Abstract
Introduction
This study aimed to identify different subgroups (clusters) of patients (n = 182) based on the previously defined variables “age” and “diagnostic delay” in order to identify varying needs of (socio-)medical care.
Methods
Five clusters were identified by two-step cluster analysis (SPSS 23.0). The mean values for parameters of quality of life, time course of disease progression and health service utilization were compared by chi-square and Kruskal-Wallis H test, and tested for correlations using Spearman's correlation coefficient.
Results
Clusters I and II patients recognized their endometriosis symptoms at a relatively late age.
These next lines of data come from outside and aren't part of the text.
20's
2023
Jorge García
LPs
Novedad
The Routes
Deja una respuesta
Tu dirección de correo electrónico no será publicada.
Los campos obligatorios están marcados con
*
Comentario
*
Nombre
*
The results showed a short diagnostic delay and a low subjective disease burden, although cluster I was characterized by a high level of fatigue. Cluster III results indicated that a lack of social support and comparatively long diagnostic delay were major problems in this group. The women in cluster IV had the worst quality-of-life scores and a below-average utilization of services. Statistical analysis showed a significant association between an early age of onset of endometriosis symptoms and a very long delay in diagnosis. These women perceived their menstrual symptoms as “normal” or as “hypochondria”. Cluster V patients were mainly concerned about maintaining their work ability and employment.
Conclusions
In gynecological practice, special attention should be given to the very young women, as the early onset of endometriosis symptoms and a long delay in diagnosis may indicate the risk of an unfavorable course of the patient's medical and socio-medical history over time.